OBJECTIVE Pancreatic cancer (PC) is a lethal disease with disappointing results from current treatment modalities, suggesting that novel therapeutic strategies are urgently needed. Since microRNAs (miRNAs) are important player in biology, the clinical utility of miRNAs for designing novel therapeutics is an active area of research. The objective of the present study was to examine differentially expressed miRNAs between normal and tumor tissues, and in plasma samples obtained from PC patients, chronic pancreatitis (CP) patients and healthy subjects (HC).

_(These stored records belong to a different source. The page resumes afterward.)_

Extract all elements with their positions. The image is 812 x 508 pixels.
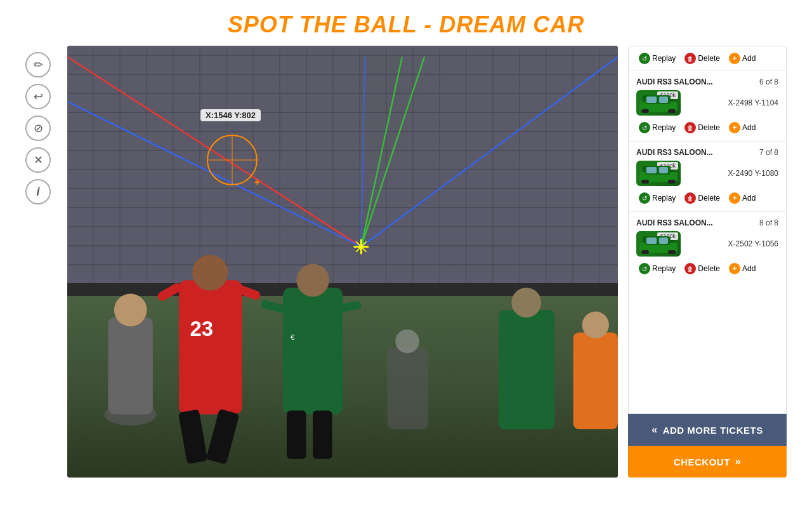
- ticket-header-7: AUDI RS3 SALOON... 7 of 8: [636, 148, 778, 157]
- add-icon-partial: +: [729, 53, 740, 64]
- pitch-ground: [67, 296, 618, 478]
- ticket-body-6: £100k X-2498 Y-1104: [636, 90, 778, 116]
- add-button-partial[interactable]: + Add: [726, 51, 758, 65]
- ticket-actions-7: ↺ Replay 🗑 Delete + Add: [636, 191, 778, 205]
- ticket-actions-partial: ↺ Replay 🗑 Delete + Add: [636, 51, 778, 65]
- ticket-actions-8: ↺ Replay 🗑 Delete + Add: [636, 262, 778, 276]
- add-tickets-chevron-icon: «: [652, 424, 657, 436]
- svg-rect-44: [659, 167, 668, 173]
- add-button-6[interactable]: + Add: [726, 121, 758, 135]
- ticket-name-7: AUDI RS3 SALOON...: [636, 148, 713, 157]
- ticket-item-partial: ↺ Replay 🗑 Delete + Add: [629, 46, 786, 71]
- delete-button-8[interactable]: 🗑 Delete: [682, 262, 723, 276]
- ticket-count-6: 6 of 8: [759, 77, 778, 86]
- delete-icon-6: 🗑: [684, 122, 696, 133]
- ticket-header-6: AUDI RS3 SALOON... 6 of 8: [636, 77, 778, 86]
- info-tool-button[interactable]: i: [25, 179, 51, 204]
- replay-button-6[interactable]: ↺ Replay: [636, 121, 678, 135]
- ticket-item-6: AUDI RS3 SALOON... 6 of 8 £100k: [629, 71, 786, 142]
- undo-tool-button[interactable]: ↩: [25, 84, 51, 109]
- replay-icon-8: ↺: [639, 263, 650, 274]
- add-icon-7: +: [729, 192, 740, 204]
- tickets-list[interactable]: ↺ Replay 🗑 Delete + Add AUDI RS3 S: [628, 46, 787, 414]
- wall-background: [67, 46, 618, 283]
- page-title: SPOT THE BALL - DREAM CAR: [0, 0, 812, 46]
- crosshair-vertical: [232, 135, 233, 185]
- eye-tool-button[interactable]: ⊘: [25, 116, 51, 141]
- delete-button-6[interactable]: 🗑 Delete: [682, 121, 723, 135]
- ticket-coords-6: X-2498 Y-1104: [686, 98, 778, 107]
- delete-button-partial[interactable]: 🗑 Delete: [682, 51, 723, 65]
- right-panel: ↺ Replay 🗑 Delete + Add AUDI RS3 S: [628, 46, 787, 478]
- svg-rect-42: [668, 180, 676, 184]
- add-icon-8: +: [729, 263, 740, 274]
- ticket-actions-6: ↺ Replay 🗑 Delete + Add: [636, 121, 778, 135]
- svg-rect-47: [641, 250, 649, 254]
- add-button-8[interactable]: + Add: [726, 262, 758, 276]
- coordinate-label: X:1546 Y:802: [200, 109, 261, 121]
- svg-rect-49: [646, 237, 657, 244]
- car-graphic-8: £100k: [636, 231, 681, 257]
- replay-button-partial[interactable]: ↺ Replay: [636, 51, 678, 65]
- delete-button-7[interactable]: 🗑 Delete: [682, 191, 723, 205]
- checkout-chevron-icon: »: [735, 456, 741, 467]
- crosshair-indicator[interactable]: +: [207, 135, 258, 185]
- add-more-tickets-button[interactable]: « ADD MORE TICKETS: [628, 414, 787, 446]
- svg-rect-50: [659, 237, 668, 244]
- tool-panel: ✏ ↩ ⊘ ✕ i: [25, 46, 57, 478]
- close-tool-button[interactable]: ✕: [25, 147, 51, 173]
- svg-rect-37: [646, 97, 657, 103]
- svg-rect-43: [646, 167, 657, 173]
- replay-icon-partial: ↺: [639, 53, 650, 64]
- svg-rect-48: [668, 250, 676, 254]
- ticket-count-8: 8 of 8: [759, 218, 778, 227]
- pencil-tool-button[interactable]: ✏: [25, 52, 51, 77]
- svg-rect-41: [641, 180, 649, 184]
- add-button-7[interactable]: + Add: [726, 191, 758, 205]
- add-icon-6: +: [729, 122, 740, 133]
- replay-button-8[interactable]: ↺ Replay: [636, 262, 678, 276]
- ticket-body-8: £100k X-2502 Y-1056: [636, 231, 778, 257]
- ticket-count-7: 7 of 8: [759, 148, 778, 157]
- checkout-button[interactable]: CHECKOUT »: [628, 446, 787, 478]
- replay-icon-7: ↺: [639, 192, 650, 204]
- ticket-coords-7: X-2490 Y-1080: [686, 169, 778, 178]
- replay-button-7[interactable]: ↺ Replay: [636, 191, 678, 205]
- ticket-name-6: AUDI RS3 SALOON...: [636, 77, 713, 86]
- delete-icon-8: 🗑: [684, 263, 696, 274]
- delete-icon-7: 🗑: [684, 192, 696, 204]
- svg-rect-35: [641, 109, 649, 113]
- game-image-area[interactable]: 23 €: [67, 46, 618, 478]
- car-graphic-6: £100k: [636, 90, 681, 116]
- delete-icon-partial: 🗑: [684, 53, 696, 64]
- ticket-item-8: AUDI RS3 SALOON... 8 of 8 £100k: [629, 212, 786, 282]
- crosshair-plus: +: [254, 177, 260, 188]
- svg-rect-36: [668, 109, 676, 113]
- replay-icon-6: ↺: [639, 122, 650, 133]
- ticket-item-7: AUDI RS3 SALOON... 7 of 8 £100k: [629, 142, 786, 212]
- ticket-coords-8: X-2502 Y-1056: [686, 239, 778, 248]
- ticket-header-8: AUDI RS3 SALOON... 8 of 8: [636, 218, 778, 227]
- ticket-body-7: £100k X-2490 Y-1080: [636, 161, 778, 186]
- svg-rect-38: [659, 97, 668, 103]
- car-graphic-7: £100k: [636, 161, 681, 186]
- ticket-name-8: AUDI RS3 SALOON...: [636, 218, 713, 227]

MATERIAL AND METHODS The miRNA expression profiling using formalin-fixed paraffin embedded (FFPE) tissues from normal and tumor specimens was accomplished using miRBase version 19 (LC Sciences, Houston, TX, USA). Quantitative real-time PCR (qRT-PCR) was subsequently performed in individual samples for 7 selected miRNAs. In addition, qRT-PCR was also performed for assessing the expression of 8 selected miRNAs in plasma samples. RESULTS A significant difference in the expressions of miR-21, miR-205, miR-155, miR-31, miR-203, miR-214 and miR-129-2 were found in tumor tissue samples. Lower expression of miR-214 was found to be associated with better overall survival. We also observed differential expression of 8 miRNAs in plasma samples of CP and PC patients compared to HC. Interestingly, over expression of miR-21, and miR-31 was noted in both tumor tissues and in the plasma. CONCLUSION We found deregulated expression of miRNAs that could distinguish normal from PC in two different types of samples (tissues and plasma). Interestingly, lower expression of miR-214 was found to be associated with better overall survival. Although not statistically significant, we also observed higher expression of let-7a and lower expression of miR-508 to be associated with overall better survival. We conclude that our study nicely lays the foundation for detailed future investigations for assessing the role of these miRNAs in the pathology of pancreatic cancer.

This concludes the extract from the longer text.